From European silver to Olympic steadiness

Selevko, 24, clinched his Olympic berth off a strong showing at last month’s European Championships in Sheffield, England, where he finished fifth overall. His younger brother Mihhail placed sixth and missed out on qualification. Milano Cortina marks Selevko’s second Olympic appearance in men’s singles; he was 28th at the Beijing Games four years ago. Tuesday’s effort underlined the evolution in his skating: bigger base value, improved consistency on quads, and a steadier command of the program under pressure.

He carried that confidence into the week. At a Sunday practice, he said his quad toe loop felt sharp, the quad Lutz was in good order, and the ice suited him. “I think I’m in good shape, ” he noted after running his short program cleanly in training.

A high-powered field sets a fierce pace

The short program featured a stacked lineup, including Italy’s Matteo Rizzo and Daniel Grassl performing in front of a home crowd. The scoreboard popped early and often. France’s Adam Siao Him Fa put down a bold, high-octane skate for a new personal best of 102. 55, briefly taking the lead before being surpassed. Yuma Kagiyama, the Beijing 2022 silver medalist, raised the bar again with 103. 07 to move into second at that point.

Ilia Malinin then detonated the arena with a gravity-defying set that also featured a crowd-pleasing backflip — a move not rewarded by the rulebook but emblematic of his daring. He didn’t need the bonus: he rocketed to the top with 108. 16, setting the pace heading into the free skate. In that elite company, Selevko’s 82. 02 stood as a composed, resilient answer, keeping him in the mix for a significant climb on Friday with a clean long program.

What Friday’s free skate means for Selevko

From 18th place, Selevko has a realistic path to upward movement if he delivers the content he has been training. He has shown reliable quads in practice and has previously held together technically demanding programs under pressure. The key will be restoring the Lutz and nailing combinations to maximize Grade of Execution and component scores over four minutes. A score near his season’s best total could lift him well inside the top 15 — and higher if others falter under the longer program’s demands.

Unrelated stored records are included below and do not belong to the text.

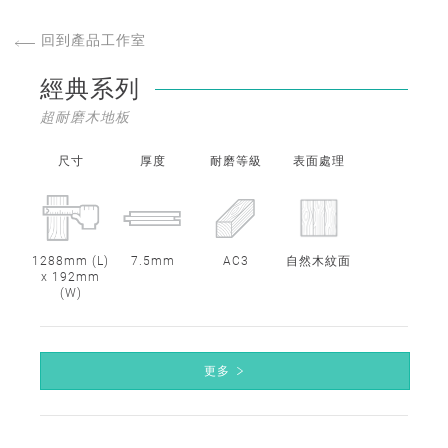
回到產品工作室
經典系列
超耐磨木地板
尺寸
厚度
耐磨等級
表面處理
1288mm (L)
7.5mm
AC3
自然木紋面
x 192mm
(W)
更多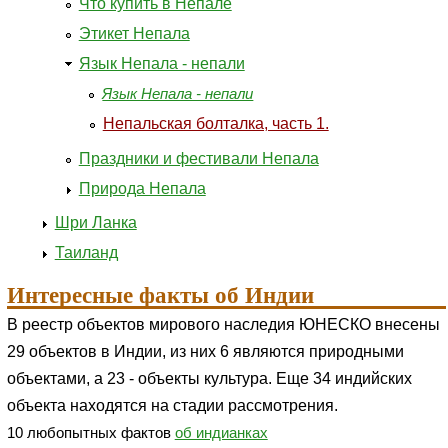
Что купить в Непале
Этикет Непала
Язык Непала - непали
Язык Непала - непали
Непальская болталка, часть 1.
Праздники и фестивали Непала
Природа Непала
Шри Ланка
Таиланд
Интересные факты об Индии
В реестр объектов мирового наследия ЮНЕСКО внесены
29 объектов в Индии, из них 6 являются природными
объектами, а 23 - объекты культура. Еще 34 индийских
объекта находятся на стадии рассмотрения.
10 любопытных фактов
об индианках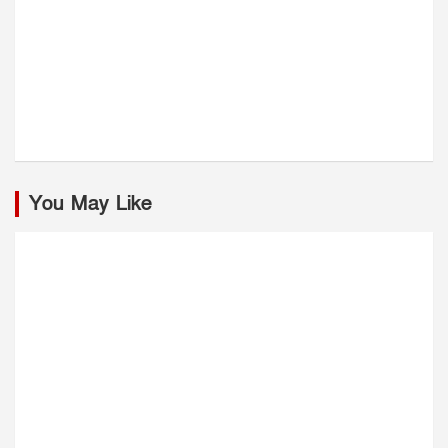
You May Like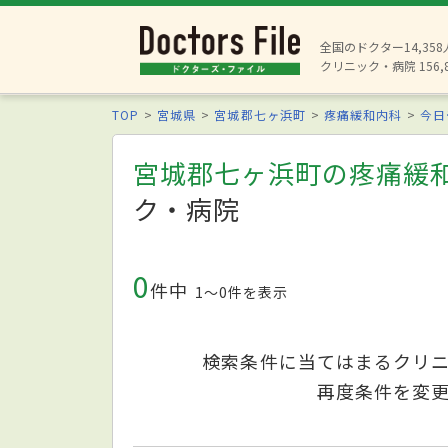
全国のドクター14,35
クリニック・病院 156,
TOP
宮城県
宮城郡七ヶ浜町
疼痛緩和内科
今日
宮城郡七ヶ浜町の疼痛緩
ク・病院
0
件中
1〜0件を表示
検索条件に当てはまるクリ
再度条件を変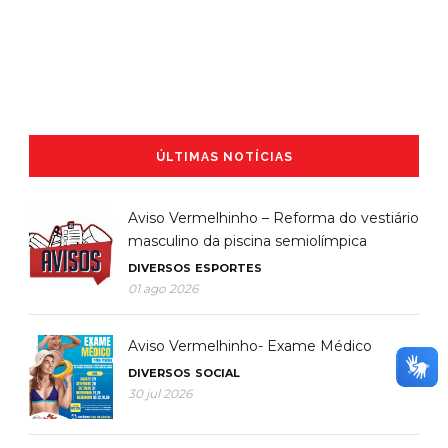
ÚLTIMAS NOTÍCIAS
Aviso Vermelhinho – Reforma do vestiário
masculino da piscina semiolímpica
DIVERSOS
ESPORTES
01 ago 2026
Aviso Vermelhinho- Exame Médico
DIVERSOS
SOCIAL
30 jul 2026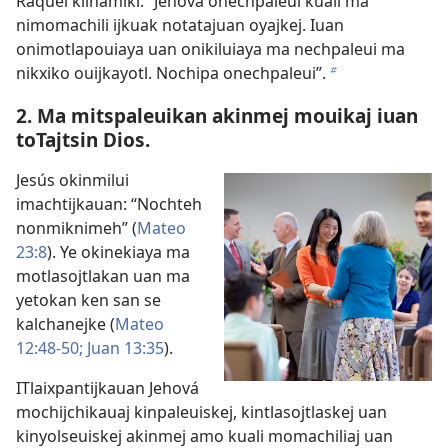
Raquel kilnamiki: “Jehová onechpaleui kuali ma
nimomachili ijkuak notatajuan oyajkej. Iuan
onimotlapouiaya uan onikiluiaya ma nechpaleui ma
nikxiko ouijkayotl. Nochipa onechpaleui”.
b
2. Ma mitspaleuikan akinmej mouikaj iuan
toTajtsin Dios.
Jesús okinmilui
imachtijkauan: “Nochteh
nonmiknimeh” (
Mateo
23:8
). Ye okinekiaya ma
motlasojtlakan uan ma
yetokan ken san se
kalchanejke (
Mateo
12:48-50;
Juan 13:35
).
ITlaixpantijkauan Jehová
mochijchikauaj kinpaleuiskej, kintlasojtlaskej uan
kinyolseuiskej akinmej amo kuali momachiliaj uan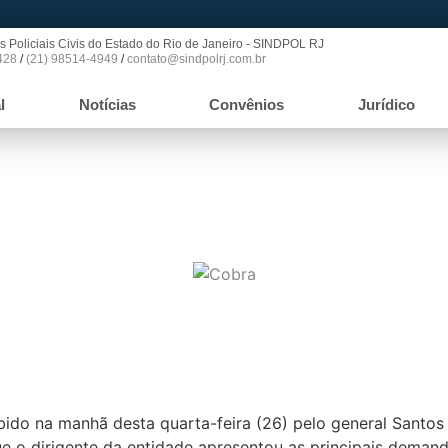
s Policiais Civis do Estado do Rio de Janeiro - SINDPOL RJ
428
/
(21) 98514-4949
/
contato@sindpolrj.com.br
l
Notícias
Convênios
Jurídico
o de Transição, recebe a COBRA
ido na manhã desta quarta-feira (26) pelo general Santos 
que o dirigente da entidade apresentou as principais deman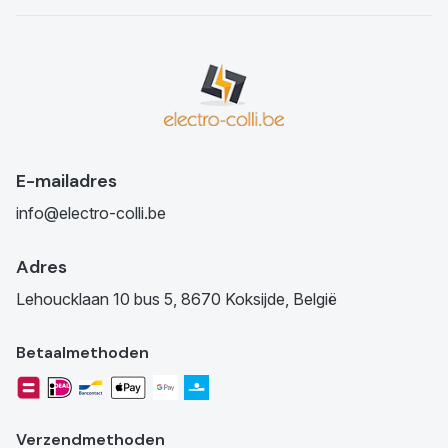
E-mailadres
info@electro-colli.be
Adres
Lehoucklaan 10 bus 5, 8670 Koksijde, België
Betaalmethoden
Verzendmethoden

Beyond placement, the free skate is an opportunity to cement Estonia’s growing presence in men’s skating. With his European silver earlier this season and a historic Grand Prix podium last fall, Selevko has already elevated the national benchmark; a polished Olympic long program would further that arc.

The elements at play: toe loops, Lutzes and Axels

The short program’s backbone reveals where points are won and lost. The Axel — the sport’s oldest and only forward-takeoff jump — is mandatory in the short and notoriously exacting, especially at the triple rotation. The Lutz, launched off a back outside edge with a toe pick, demands edge precision and remains among the hardest jumps after the quadruple Axel. The toe loop, often the entry into high-value combinations, provides critical scoring leverage when executed cleanly and linked as planned.

Selevko aced two of the three pillars on Tuesday (ET), with the quad toe and triple Axel setting a high technical base. Repairing the Lutz and restoring combinations in the free skate will be central to unlocking his full scoring potential as the men return to the ice Friday (ET).